L’umorismo di Taika Waititi dopo aver creato scompiglio in casa Marvel – il suo “Thor: Ragnarok" ha spaccato pubblico e critica – prende spunto dal miglior cinema che ha raccontato l’olocausto e decide di fondersi con quello che sarebbe potuto essere “Moonrise Kingdom: Una Fuga D'Amore” se contestualizzato in tempi peggiori. Certo, la sensibilità e lo spirito che contraddistinguono il regista (e sceneggiatore) sono abbondantemente più grezzi e assai meno sottili di quelli di Wes Anderson, ma non per questo meno efficaci all'interno di una storia che mira a ridicolizzare il razzismo e a mettere in evidenza il bisogno dell’essere umano di fuggire dalla solitudine e far parte a tutti i costi di una comunità. Qualunque essa sia (vedi il documentario sui Terrapiattisti presente su Netflix). Così, con una madre dolcissima e amorevole – ma impegnata segretamente nella resistenza – ed un padre forse in guerra, o forse fuggito il più lontano possibile per salvarsi la pelle, al piccolo Jojo non resta che adeguarsi e cedere al fascino dell’unico gruppo solido e imponente che i suoi occhi riescono a intercettare; un gruppo che impiega un nanosecondo per scrutarlo e mettere a nudo la sua insicurezza – affibbiandogli il soprannome di coniglio – ma al quale tuttavia non può (ancora) permettersi il lusso di voltare le spalle: sebbene il suo cuore abbia cominciato a battere per una ragazzina ebrea, scoperta a vivere nelle pareti di casa sua.
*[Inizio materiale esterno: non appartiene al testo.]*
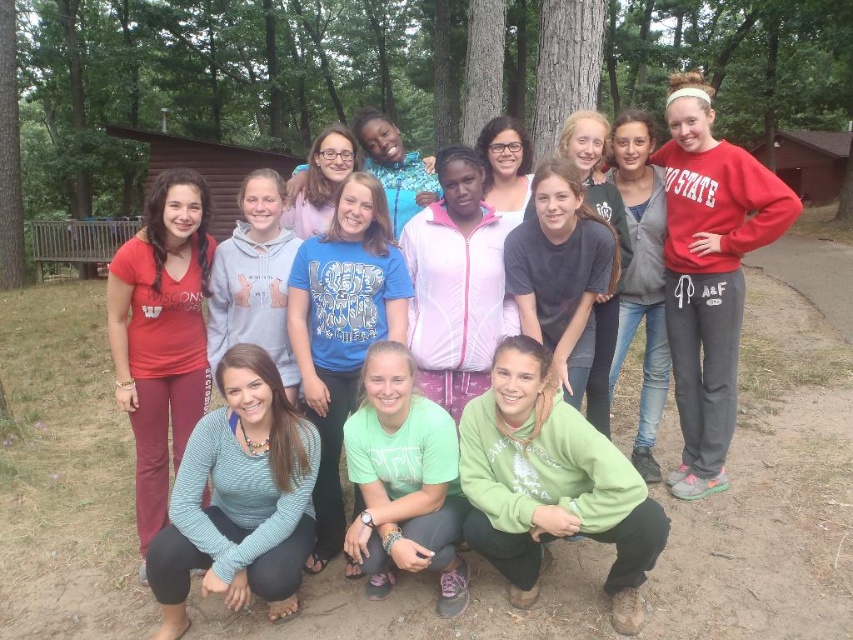 Between point (302, 547) and point (357, 289), which one is positioned behind?

Positioned behind is point (357, 289).

The width and height of the screenshot is (853, 640). I want to click on striped knit sweater at lower center, so click(x=239, y=499).

Is blue cotton shirt at center shorter than matte gray hoodie at center?

Yes.

Which is behind, point (370, 225) or point (625, 314)?

Positioned behind is point (625, 314).

You are a GUI agent. You are given a task and a screenshot of the screen. Output one action in this format:
    pyautogui.click(x=<x>, y=<y>)
    Task: Click on the blue cotton shirt at center
    This screenshot has width=853, height=640.
    Given the screenshot: What is the action you would take?
    pyautogui.click(x=341, y=328)

Does green fleece sweatshirt at lower center appear on the right side of matte gray hoodie at center?

No, green fleece sweatshirt at lower center is not to the right of matte gray hoodie at center.

Which is above, green fleece sweatshirt at lower center or matte gray hoodie at center?

matte gray hoodie at center is higher up.

You are a GUI agent. You are given a task and a screenshot of the screen. Output one action in this format:
    pyautogui.click(x=<x>, y=<y>)
    Task: Click on the green fleece sweatshirt at lower center
    This screenshot has height=640, width=853.
    Given the screenshot: What is the action you would take?
    pyautogui.click(x=550, y=483) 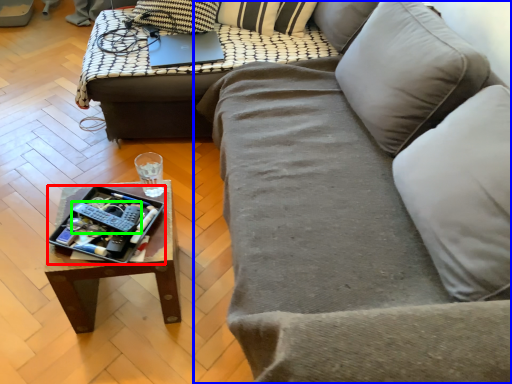 Question: Considering the real-world distances, which object is farthest from tray (highlighted by a red box)? studio couch (highlighted by a blue box) or remote (highlighted by a green box)?

Choices:
 (A) studio couch
 (B) remote

Answer: (A)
C’è del potenziale, allora, ma ci sono anche degli elementi che sembrano fare di “Jojo Rabbit” una pellicola fuori tempo massimo: e sono tutti quelli che si soffermano a dipingere i nazisti come degli stupidi, ignoranti, incapaci di ragionare con la loro testa e di distinguere la realtà dalla finzione. Un espediente che funziona decisamente meglio sulle prime, quando c’è da impartire il tipo di tono che Waititi – che si ritaglia per sé il ruolo di Hitler – ha intenzione di utilizzare, ma che comincia a farsi un tantino ridondante quando – a carte svelate – va togliere lo spazio a quell'approfondimento umano e commuovente che sarebbe stato perfetto per alzare il livello generale, ma che, purtroppo, resta in superficie. Con un attore azzeccatissimo (e promettente) come Roman Griffin Davis – difficile pensare a una scelta di casting migliore – infatti, ci si poteva concentrare maggiormente sulle complessità e sul significato di crescere velocemente, abbandonare la propria infanzia, o comunque non essere in grado di poterla vivere in condizioni pratiche e tradizionali. Materia universale e di grande attualità – a più livelli – che avrebbe trovato terreno fertile pure nel personaggio affidato alla bravissima Thomasin McKenzie, per la quale, sicuramente, i rimpianti (intesi come opportunità sfruttate) mantengono un costo assolutamente più contenuto.
Perché per quanto possa essere più divertente e più facile ironizzare su Hitler, la sua morale e le sue politiche – e possa far sempre piacere far passare quel messaggio di unione e di allontanamento verso qualunque forma di odio e di rabbia – a volte è importante anche non perdere di vista le risorse che un copione – che, ricordiamolo, è liberamente tratto dal romanzo Il Cielo In Gabbia di Christine Leunens – mette a disposizione per andare a emozionare e – nelle nostre possibilità – provare a fare la differenza, dare una mano.
Va bene la leggerezza, insomma, ma come ogni cosa, senza esagerare.